Adoptée à l’unanimité au Sénat (338 voix pour et une seule contre, une « erreur de vote »), la loi de lutte contre les narcotrafics est désormais examinée à l’Assemblée nationale. Avant le débat dans l’hémicycle, à partir du 17 mars, le texte a été délesté de certains points controversés en commission, dans la nuit de jeudi à vendredi.
Exit les « dossiers-coffre » et les « procès-verbaux distincts »
L’article 16 de la proposition de loi contre le narcotrafic sur les « dossiers-coffre » proposait initialement une disposition pour un traitement différencié des cas de narcotrafic par rapport au droit commun. Le « dossier-coffre » suppose que certaines pièces à conviction ne seraient pas transmises aux avocats des accusés, pour préserver le secret des techniques d’enquête pour protéger les services de police des pressions des réseaux mafieux.
Sauf que cet amendement va à l’encontre du droit pénal et du principe du contradictoire, un principe fondamental du droit. « Le principe du contradictoire garantit à chaque partie le droit de prendre connaissance des arguments de fait, de droit et de preuve à partir desquels elle sera jugée », rappelle le site juridique vie-publique.fr.

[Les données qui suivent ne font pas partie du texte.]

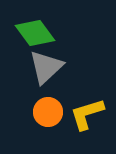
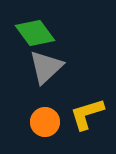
orange circle: moved 3 px left, 10 px down
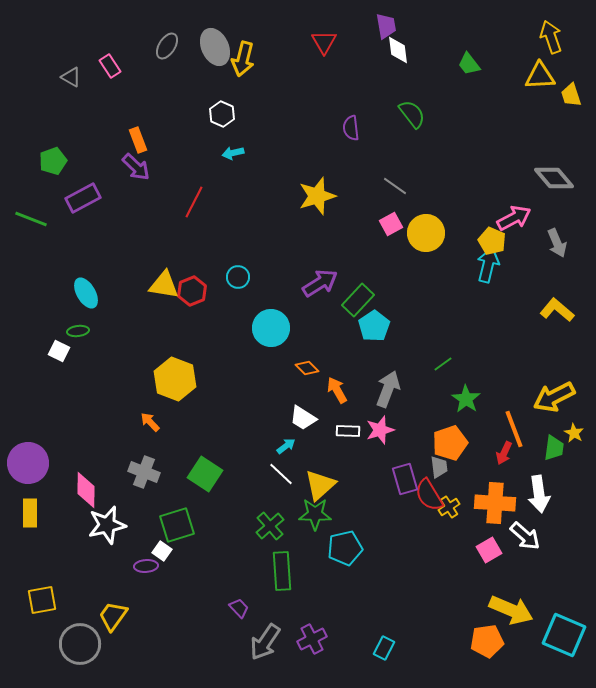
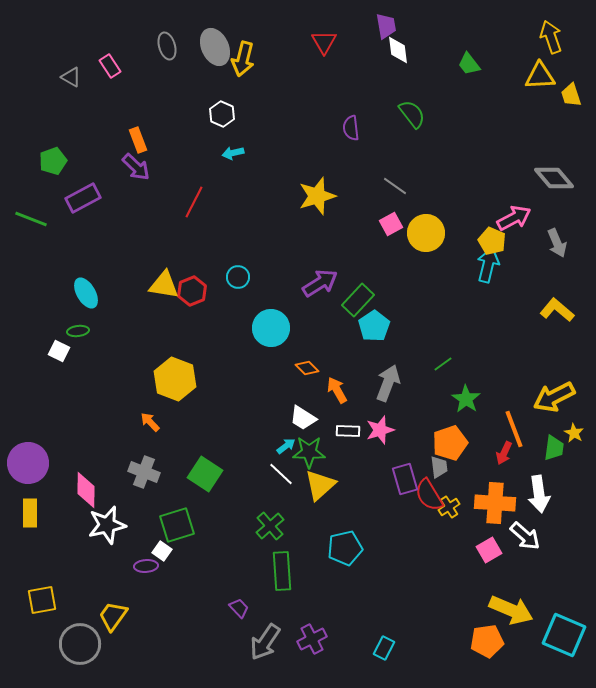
gray ellipse at (167, 46): rotated 48 degrees counterclockwise
gray arrow at (388, 389): moved 6 px up
green star at (315, 514): moved 6 px left, 62 px up
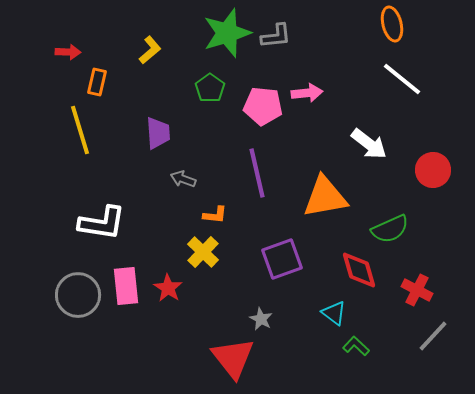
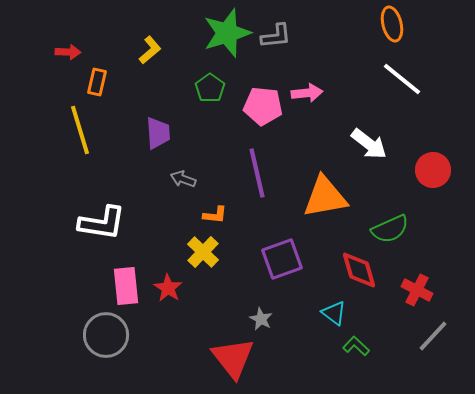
gray circle: moved 28 px right, 40 px down
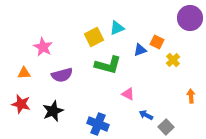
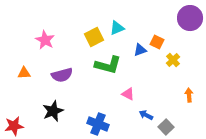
pink star: moved 2 px right, 7 px up
orange arrow: moved 2 px left, 1 px up
red star: moved 7 px left, 22 px down; rotated 24 degrees counterclockwise
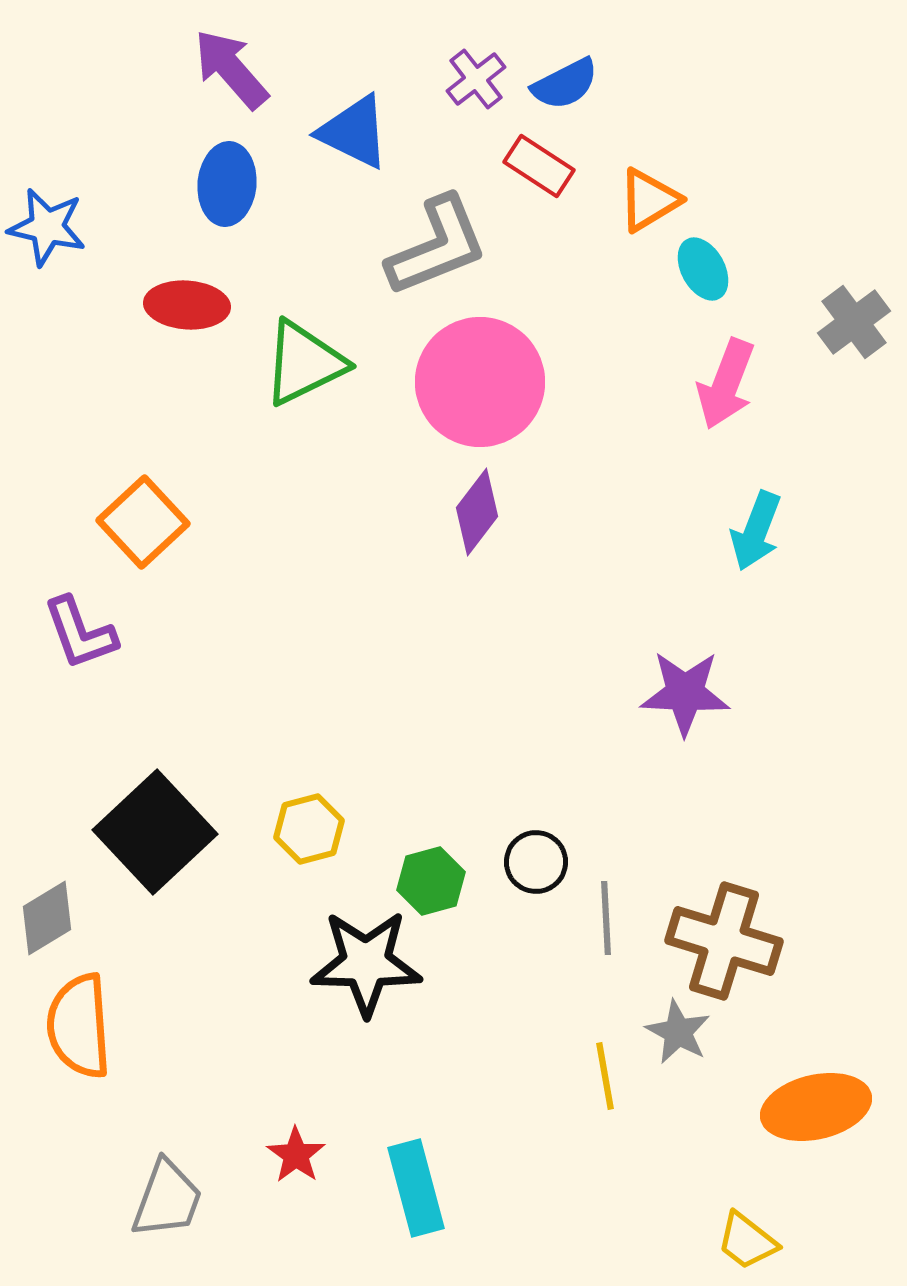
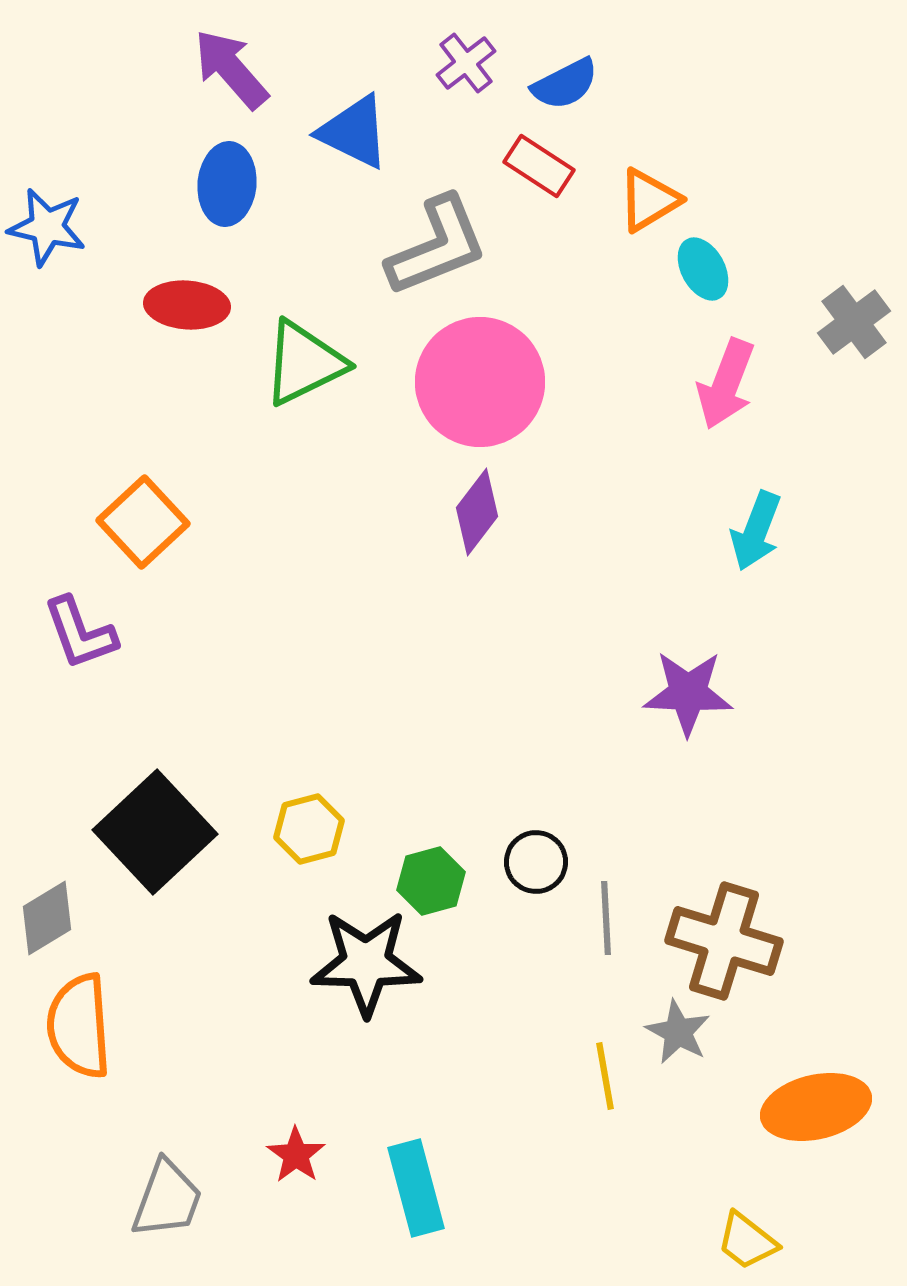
purple cross: moved 10 px left, 16 px up
purple star: moved 3 px right
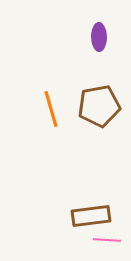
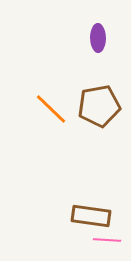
purple ellipse: moved 1 px left, 1 px down
orange line: rotated 30 degrees counterclockwise
brown rectangle: rotated 15 degrees clockwise
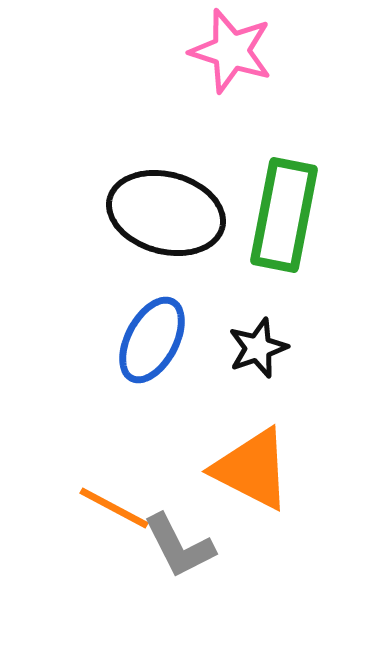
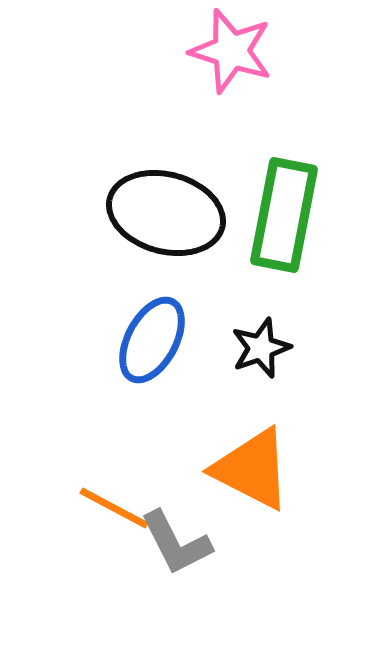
black star: moved 3 px right
gray L-shape: moved 3 px left, 3 px up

Pour pouvoir se défendre équitablement, un accusé doit avoir accès à la totalité des éléments qui lui sont reprochés.
Ce dispositif, qui a fait bondir les associations d’avocats, a été supprimé, cette nuit, grâce à un amendement des députés socialistes, à seize voix contre quinze, s’est félicitée sur X Corinne Capdevielle, députée PS et secrétaire de la commission des lois :
L’article 16 de la PPL Narcotrafic relatif au dossier coffre ou procès-verbal distinct est supprimé. Satisfaction de voir notre amendement adopté. pic.twitter.com/pIKsKpPp01
– Colette Capdevielle (@C_CapDevielle) 7 mars 2025
La « porte dérobée » dans les messageries cryptées (Whatsapp, Signal…) retoquée
L’article 8ter de la proposition de loi a lui aussi été supprimé. Il visait à mettre en place une clé de chiffrement dans le code des conversations sur les messageries chiffrées comme Whatsapp, Telegram ou Signal, ce qui conférerait la possibilité aux autorités et surtout aux services de renseignement d’accéder directement aux contenus, à l’encontre de la protection des données promise par ses applications.
Défendu par le ministre de l’Intérieur Bruno Retailleau mais critiqué par des députés de tous bancs, y compris de la majorité, l’article a été retiré du texte. « La baisse du niveau de chiffrement, (…) c’est une porte ouverte à tous les ennemis possibles, y compris de notre pays », a alerté le député socialiste Roger Vicot, co-rapporteur du texte, tandis que le député Horizons Jean Moulliere s’est inquiété « d’une faille de sécurité qui touchera au final tous les usagers ».
Les suspects ne devront pas justifier leur train de vie
Les députés ont également supprimé « l’injonction pour richesse inexpliquée », qui visait à obliger les suspects à s’expliquer sur leur train de vie. Les élus ont estimé que cette disposition porterait atteinte à la présomption d’innocence et risquerait d’être censurée par le Conseil constitutionnel.
La commission des lois a en revanche approuvé une technique spéciale d’enquête plébiscitée par le gouvernement : l’expérimentation du recours à la surveillance algorithmique pour détecter des menaces liées à la criminalité organisée, comme c’est déjà le cas dans le cas de la lutte contre le terrorisme.